■ **What needs to be done**
Beginning with the line that contains "صُنعت كأس فخار", copy each remaining line of the data below exactly.

────

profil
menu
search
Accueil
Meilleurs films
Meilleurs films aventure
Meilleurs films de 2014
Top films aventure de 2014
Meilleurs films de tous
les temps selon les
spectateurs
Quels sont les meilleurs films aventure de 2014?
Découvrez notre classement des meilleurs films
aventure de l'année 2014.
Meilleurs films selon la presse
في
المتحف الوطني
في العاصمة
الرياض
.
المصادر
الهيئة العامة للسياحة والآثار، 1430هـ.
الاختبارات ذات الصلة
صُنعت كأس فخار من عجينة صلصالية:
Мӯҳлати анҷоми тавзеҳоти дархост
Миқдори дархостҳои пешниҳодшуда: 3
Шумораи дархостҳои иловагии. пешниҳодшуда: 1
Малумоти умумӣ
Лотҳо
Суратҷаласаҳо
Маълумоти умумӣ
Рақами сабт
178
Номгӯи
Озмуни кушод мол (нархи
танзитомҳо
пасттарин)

────

■ **Exercise solution**
صُنعت كأس فخار من عجينة صلصالية:
Мӯҳлати анҷоми тавзеҳоти дархост
Миқдори дархостҳои пешниҳодшуда: 3
Шумораи дархостҳои иловагии. пешниҳодшуда: 1
Малумоти умумӣ
Лотҳо
Суратҷаласаҳо
Маълумоти умумӣ
Рақами сабт
178
Номгӯи
Озмуни кушод мол (нархи
танзитомҳо
пасттарин)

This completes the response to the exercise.